Identity management systems are the machinery and mechanisms involved in identifying individuals within an access-controlled environment. Users are labeled as subjects and all available applications, data, files and resources are called objects. Subjects are defined by the object-relates access permissions, rights, or privileges assigned to them.

 

As a general concept, identity management is an umbrella of techniques and technologies that includes processes, protocols, and procedures to implement, maintain—and when necessary to monitor or audit— user accountability. Although this is the ultimate goal for any protected user-based system, there are several other distinct advantages and benefits. These are described in further detail in the sections that follow.

 

Identification and Authentication Techniques Identity is a crucial aspect in any computerized / Stand-alone security system. Physical Access Control terminals and Computer systems identify users in the best way they can, through credentials that are presumably supplied only by authorized parties.

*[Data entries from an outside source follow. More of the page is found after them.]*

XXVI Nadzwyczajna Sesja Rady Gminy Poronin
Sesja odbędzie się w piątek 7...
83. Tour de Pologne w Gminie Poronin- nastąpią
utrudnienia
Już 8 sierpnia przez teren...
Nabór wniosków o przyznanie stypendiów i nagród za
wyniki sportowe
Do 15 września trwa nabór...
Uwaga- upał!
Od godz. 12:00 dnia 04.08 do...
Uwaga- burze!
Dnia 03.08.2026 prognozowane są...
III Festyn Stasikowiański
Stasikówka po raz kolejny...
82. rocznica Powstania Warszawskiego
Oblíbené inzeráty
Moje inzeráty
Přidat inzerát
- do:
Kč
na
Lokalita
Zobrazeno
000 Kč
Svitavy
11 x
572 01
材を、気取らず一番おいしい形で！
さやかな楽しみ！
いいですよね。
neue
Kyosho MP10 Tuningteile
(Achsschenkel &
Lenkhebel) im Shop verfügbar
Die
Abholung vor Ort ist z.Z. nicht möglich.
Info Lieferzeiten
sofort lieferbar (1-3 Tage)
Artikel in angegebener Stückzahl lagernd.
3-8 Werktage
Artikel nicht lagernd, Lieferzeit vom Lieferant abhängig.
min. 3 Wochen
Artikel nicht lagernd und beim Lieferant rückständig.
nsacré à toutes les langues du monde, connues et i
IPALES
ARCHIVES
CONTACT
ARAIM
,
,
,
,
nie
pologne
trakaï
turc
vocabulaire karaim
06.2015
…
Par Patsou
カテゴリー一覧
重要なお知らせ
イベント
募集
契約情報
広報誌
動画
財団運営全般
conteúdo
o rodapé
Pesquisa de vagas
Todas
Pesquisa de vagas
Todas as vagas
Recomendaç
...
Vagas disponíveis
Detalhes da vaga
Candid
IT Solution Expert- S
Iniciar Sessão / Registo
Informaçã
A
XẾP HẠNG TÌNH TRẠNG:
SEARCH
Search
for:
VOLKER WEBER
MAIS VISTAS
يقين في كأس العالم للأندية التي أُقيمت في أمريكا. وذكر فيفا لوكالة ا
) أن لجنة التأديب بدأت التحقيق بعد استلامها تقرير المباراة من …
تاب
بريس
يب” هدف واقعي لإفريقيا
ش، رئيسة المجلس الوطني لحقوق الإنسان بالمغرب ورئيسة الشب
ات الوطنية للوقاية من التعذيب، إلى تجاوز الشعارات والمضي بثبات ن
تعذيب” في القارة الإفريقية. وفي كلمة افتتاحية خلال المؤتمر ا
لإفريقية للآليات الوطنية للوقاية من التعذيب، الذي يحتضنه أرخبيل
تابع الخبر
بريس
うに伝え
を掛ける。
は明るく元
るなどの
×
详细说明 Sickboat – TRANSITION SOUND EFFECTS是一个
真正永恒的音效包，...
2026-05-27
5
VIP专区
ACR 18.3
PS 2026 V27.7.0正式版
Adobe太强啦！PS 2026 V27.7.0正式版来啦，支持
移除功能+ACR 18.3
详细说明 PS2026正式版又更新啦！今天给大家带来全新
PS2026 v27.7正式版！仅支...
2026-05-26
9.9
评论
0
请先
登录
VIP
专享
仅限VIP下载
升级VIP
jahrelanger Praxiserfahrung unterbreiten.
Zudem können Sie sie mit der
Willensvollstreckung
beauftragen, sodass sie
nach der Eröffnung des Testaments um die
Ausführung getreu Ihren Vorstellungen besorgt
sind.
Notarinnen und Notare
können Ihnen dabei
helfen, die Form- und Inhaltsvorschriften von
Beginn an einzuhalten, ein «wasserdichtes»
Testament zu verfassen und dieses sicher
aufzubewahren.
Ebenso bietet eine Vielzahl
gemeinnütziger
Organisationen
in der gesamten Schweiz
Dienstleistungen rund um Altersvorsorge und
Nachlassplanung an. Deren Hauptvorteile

Unlike the simple facial or voice recognition that most humans utilize to identify authorized and unauthorized subjects perceptually, computers generally rely upon a trust model based on the face value of whatever credentials users present to assert their identities.

 

Usernames and passwords are the basis for many authentication systems, but many employ credentials specific to each person. Each distinct type of identification – password or passphrase, physical token or device, biological measurement, and so forth – counts as a separate identification factor. Employing combinations of individual factors and increasing the complexity of the individual factors used to assert or establish identity increases the security value of a given system.
Multiple factors, such as being used by IDentytech Solutions Ltd. are more secure than single factors, and more complex factors are generally more secure than those involving less detail. That said, each type of identity factor has its relative strengths and weaknesses.

 

There are three primary types of authentication factors:

• A Type 1 factor is something you know (such as a password, a PIN, or numeric combination).
• A Type 2 factor is something you have (which might be a smart card, a token or a physical key).
• A Type 3 factor is something you are (this could mean sensing or measuring some part of your body or your physical behavior, such as a thumb- or fingerprint, or a retinal or voice pattern).